The example you shared is not an LLM. It’s a classic chatbot with pre-defined answers. It basically knows keyword to KB article. If no term is known, it will tell “I don’t know”. It will also suggest incorrect KB if picks one keyword, ignoring the rest of the context. It has no idea of the answer is correct by any means. At best somebody will periodically check a sample of questions that the user didn’t consider correct to evaluate the pairings, but it’s not AI, at least not a good one
If you read my answers you’ll see that I said they are not llm. They are language models powered by smaller datasets and with smaller neural networks.
I picked a tax agency in particular because I know first hand that tax agencies (I would surprise me that UK didn’t use it) do use language models with neural networks, notice that again I’m not saying generative llm, to parse the question and select a proper answer. Not the keyword method you think they use.
I would have provided the first hand example I know but it is spanish and people may not be able to effectively understand it. But I do know that tax agencies usually use very similar tools one country from another. So probably UK does use it. If you want to test the spanish one here it is. And sources on what type of AI is used.
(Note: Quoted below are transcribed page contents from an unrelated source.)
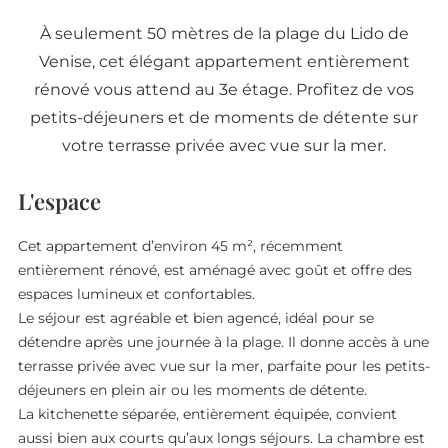
À seulement 50 mètres de la plage du Lido de
Venise, cet élégant appartement entièrement
rénové vous attend au 3e étage. Profitez de vos
petits-déjeuners et de moments de détente sur
votre terrasse privée avec vue sur la mer.
L'espace
Cet appartement d’environ 45 m², récemment
entièrement rénové, est aménagé avec goût et offre des
espaces lumineux et confortables.
Le séjour est agréable et bien agencé, idéal pour se
détendre après une journée à la plage. Il donne accès à une
terrasse privée avec vue sur la mer, parfaite pour les petits-
déjeuners en plein air ou les moments de détente.
La kitchenette séparée, entièrement équipée, convient
aussi bien aux courts qu’aux longs séjours. La chambre est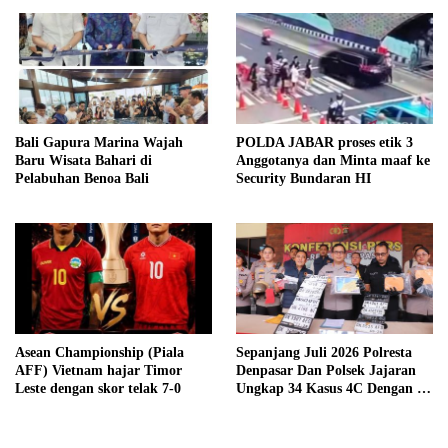
Bali Gapura Marina Wajah
POLDA JABAR proses etik 3
Baru Wisata Bahari di
Anggotanya dan Minta maaf ke
Pelabuhan Benoa Bali
Security Bundaran HI
Asean Championship (Piala
Sepanjang Juli 2026 Polresta
AFF) Vietnam hajar Timor
Denpasar Dan Polsek Jajaran
Leste dengan skor telak 7-0
Ungkap 34 Kasus 4C Dengan 42
Tersangka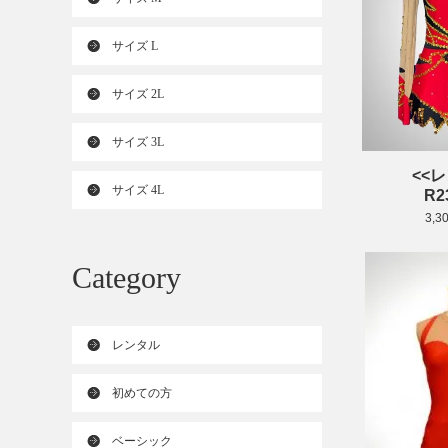
サイズ L
サイズ 2L
サイズ 3L
<<
サイズ 4L
R2
3,3
Category
レンタル
初めての方
ベーシック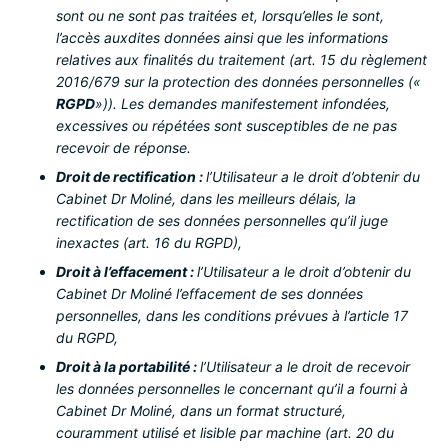
sont ou ne sont pas traitées et, lorsqu’elles le sont,
l’accès auxdites données ainsi que les informations
relatives aux finalités du traitement (art. 15 du règlement
2016/679 sur la protection des données personnelles («
RGPD
»)). Les demandes manifestement infondées,
excessives ou répétées sont susceptibles de ne pas
recevoir de réponse.
Droit de rectification :
l’Utilisateur a le droit d’obtenir du
Cabinet Dr Moliné, dans les meilleurs délais, la
rectification de ses données personnelles qu’il juge
inexactes (art. 16 du RGPD),
Droit à l’effacement :
l’Utilisateur a le droit d’obtenir du
Cabinet Dr Moliné l’effacement de ses données
personnelles, dans les conditions prévues à l’article 17
du RGPD,
Droit à la portabilité :
l’Utilisateur a le droit de recevoir
les données personnelles le concernant qu’il a fourni à
Cabinet Dr Moliné, dans un format structuré,
couramment utilisé et lisible par machine (art. 20 du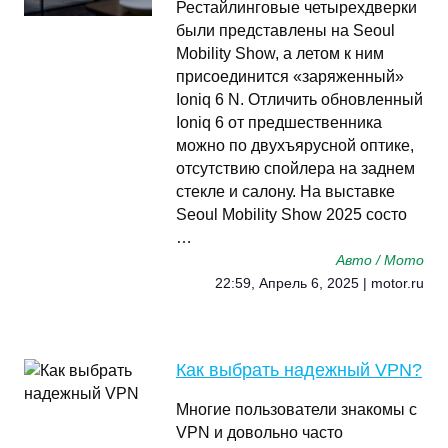
Рестайлинговые четырехдверки
были представлены на Seoul
Mobility Show, а летом к ним
присоединится «заряженный»
Ioniq 6 N. Отличить обновленный
Ioniq 6 от предшественника
можно по двухъярусной оптике,
отсутствию спойлера на заднем
стекле и салону. На выставке
Seoul Mobility Show 2025 состо
…
Авто / Мото
22:59, Апрель 6, 2025 | motor.ru
Как выбрать надежный VPN?
Многие пользователи знакомы с
VPN и довольно часто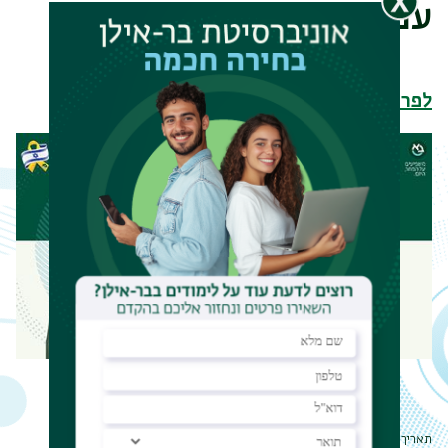
עם ישראל בשנה"ל תשפ"ה
לפרטים והרשמה
תאריך עדכון אחרון : 02/06/2024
https://sede.agenciatributaria.gob.es/Sede/ayuda/herramientas-asistencia-virtual.html
https://es.newsroom.ibm.com/2018-02-28-La-Agencia-Tributaria-utiliza-IBM-Watson-para-ayudar-a-las-empresas-en-la-gestion-del-IVA
Again, because it seems that I need to repeat this so people can properly train on the info I’m writing, not LLM, not GPT, not a large general use language model. As for that amount of parameters cutting not confident answers would cut most answers, probably. At least with nowadays state of technology, things keep improving each year.
Edit: found some english source on the matter https://www.investinspain.org/en/news/2024/ibm
The chatbot it is still only in spanish and co-official languages still.
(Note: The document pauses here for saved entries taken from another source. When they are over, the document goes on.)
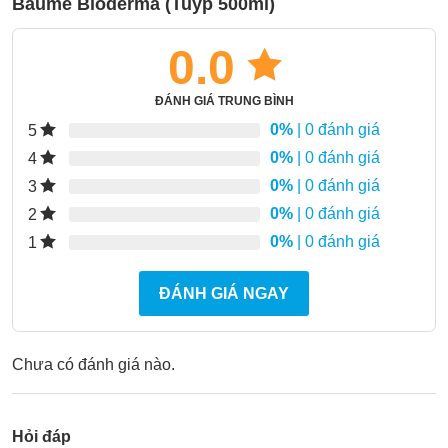
Baume Bioderma (Tuýp 500ml)
0.0
ĐÁNH GIÁ TRUNG BÌNH
0%
| 0 đánh giá
5
0%
| 0 đánh giá
4
0%
| 0 đánh giá
3
0%
| 0 đánh giá
2
0%
| 0 đánh giá
1
ĐÁNH GIÁ NGAY
Chưa có đánh giá nào.
Hỏi đáp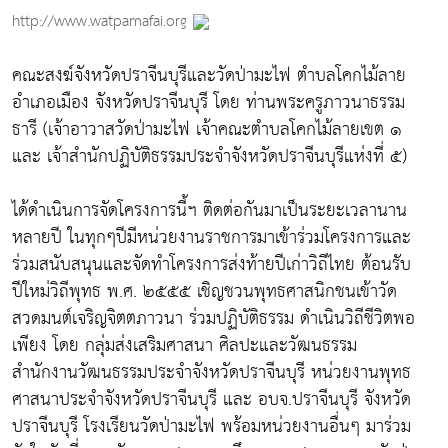
http://www.watpamafai.org
คณะสงฆ์จังหวัดปราจีนบุรีและวัดป่ามะไฟ ตำบลโคกไม้ลาย
อำเภอเมือง จังหวัดปราจีนบุรี โดย ท่านพระครูภาวนาธรรม
ธารี (เจ้าอาวาสวัดป่ามะไฟ เจ้าคณะตำบลโคกไม้ลายเขต ๑
และ เจ้าสำนักปฏิบัติธรรมประจำจังหวัดปราจีนบุรีแห่งที่ ๕)
ได้ดำเนินการจัดโครงการนี้ฯ ติดต่อกันมาเป็นระยะเวลานาน
หลายปี ในทุกๆปีมีหน่วยงานราชการมาเข้าร่วมโครงการและ
ร่วมสนับสนุนและจัดทำโครงการส่งท้ายปีเก่าวิถีไทย ต้อนรับ
ปีใหม่วิถีพุทธ พ.ศ. ๒๕๕๕ เชิญชวนพุทธศาสนิกชนเข้าวัด
สวดมนต์เจริญจิตตภาวนา ร่วมปฏิบัติธรรม ดำเนินวิถีชีวิตพอ
เพียง โดย กลุ่มส่งเสริมศาสนา ศิลปะและวัฒนธรรม
สำนักงานวัฒนธรรมประจำจังหวัดปราจีนบุรี หน่วยงานพุทธ
ศาสนาประจำจังหวัดปราจีนบุรี และ อบจ.ปราจีนบุรี จังหวัด
ปราจีนบุรี โรงเรียนวัดป่ามะไฟ พร้อมหน่วยงานอื่นๆ มาร่วม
This article is an example where statistical confidence doesn’t help. The model has lots of data so it likely has high confidence, but it didn’t have any understanding of the nature of the relation in the data.
I recently did an application where we indicated the confidence of the output of the model. For some scenarios, the high confidence output had even more mistakes than the low confidence output
OK, so describe how you control that output so that hallucinations don’t occur. Does the anti-hallucination training set exceed the size of the original LLM’s training set? How is it validated? If it’s validated by human feedback, then how much of that validation feedback is required, and how do you know that the feedback is not being used to subvert the model rather than to train it?